(DATA)

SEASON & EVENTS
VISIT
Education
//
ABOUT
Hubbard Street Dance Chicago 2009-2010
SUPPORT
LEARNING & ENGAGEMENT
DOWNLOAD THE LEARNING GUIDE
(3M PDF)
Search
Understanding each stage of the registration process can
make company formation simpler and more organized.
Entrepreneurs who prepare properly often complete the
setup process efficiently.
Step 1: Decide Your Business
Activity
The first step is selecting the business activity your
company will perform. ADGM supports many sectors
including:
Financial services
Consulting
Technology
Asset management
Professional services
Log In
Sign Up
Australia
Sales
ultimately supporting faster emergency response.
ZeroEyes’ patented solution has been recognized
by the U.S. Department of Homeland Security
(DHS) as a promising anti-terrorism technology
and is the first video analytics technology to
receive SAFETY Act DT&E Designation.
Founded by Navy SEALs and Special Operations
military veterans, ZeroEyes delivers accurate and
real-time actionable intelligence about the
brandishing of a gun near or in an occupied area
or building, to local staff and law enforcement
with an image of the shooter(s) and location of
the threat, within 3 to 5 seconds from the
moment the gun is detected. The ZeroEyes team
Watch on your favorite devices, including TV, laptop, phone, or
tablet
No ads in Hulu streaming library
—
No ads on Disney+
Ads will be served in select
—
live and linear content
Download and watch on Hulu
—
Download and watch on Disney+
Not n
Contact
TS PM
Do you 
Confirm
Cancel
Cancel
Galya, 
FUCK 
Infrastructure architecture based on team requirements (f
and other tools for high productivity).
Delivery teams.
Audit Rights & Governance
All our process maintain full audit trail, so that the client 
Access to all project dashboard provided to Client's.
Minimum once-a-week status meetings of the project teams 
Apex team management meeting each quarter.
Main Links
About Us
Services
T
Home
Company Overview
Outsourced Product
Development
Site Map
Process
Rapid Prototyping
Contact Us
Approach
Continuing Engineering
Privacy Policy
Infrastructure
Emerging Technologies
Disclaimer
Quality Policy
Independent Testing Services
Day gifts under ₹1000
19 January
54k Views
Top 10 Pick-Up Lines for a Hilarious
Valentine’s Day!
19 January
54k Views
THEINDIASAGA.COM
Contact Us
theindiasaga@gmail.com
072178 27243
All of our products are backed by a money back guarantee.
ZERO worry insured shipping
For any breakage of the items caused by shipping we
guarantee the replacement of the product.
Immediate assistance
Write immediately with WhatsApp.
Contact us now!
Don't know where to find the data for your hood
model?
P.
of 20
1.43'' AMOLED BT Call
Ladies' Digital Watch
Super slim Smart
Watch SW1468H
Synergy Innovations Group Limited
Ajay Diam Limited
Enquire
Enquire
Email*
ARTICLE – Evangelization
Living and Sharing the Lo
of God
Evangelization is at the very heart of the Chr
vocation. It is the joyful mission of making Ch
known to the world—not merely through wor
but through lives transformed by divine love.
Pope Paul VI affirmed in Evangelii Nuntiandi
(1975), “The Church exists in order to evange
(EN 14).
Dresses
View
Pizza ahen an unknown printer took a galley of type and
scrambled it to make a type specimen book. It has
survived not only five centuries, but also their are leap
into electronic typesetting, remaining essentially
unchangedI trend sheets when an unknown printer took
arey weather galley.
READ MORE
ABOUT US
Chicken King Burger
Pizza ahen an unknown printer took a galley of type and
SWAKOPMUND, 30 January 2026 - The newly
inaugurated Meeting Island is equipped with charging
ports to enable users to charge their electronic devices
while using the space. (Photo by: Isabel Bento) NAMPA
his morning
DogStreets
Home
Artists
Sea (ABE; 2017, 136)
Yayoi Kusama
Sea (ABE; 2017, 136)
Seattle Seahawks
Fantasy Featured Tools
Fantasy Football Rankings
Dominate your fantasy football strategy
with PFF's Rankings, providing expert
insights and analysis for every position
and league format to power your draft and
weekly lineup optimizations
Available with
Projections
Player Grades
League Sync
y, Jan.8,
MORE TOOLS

(End DATA)

• [WHAT YOU WILL DO]:
Every line with "including" in it should be copied from the entries above.

• [TASK RESULT]:
including:
Watch on your favorite devices, including TV, laptop, phone, or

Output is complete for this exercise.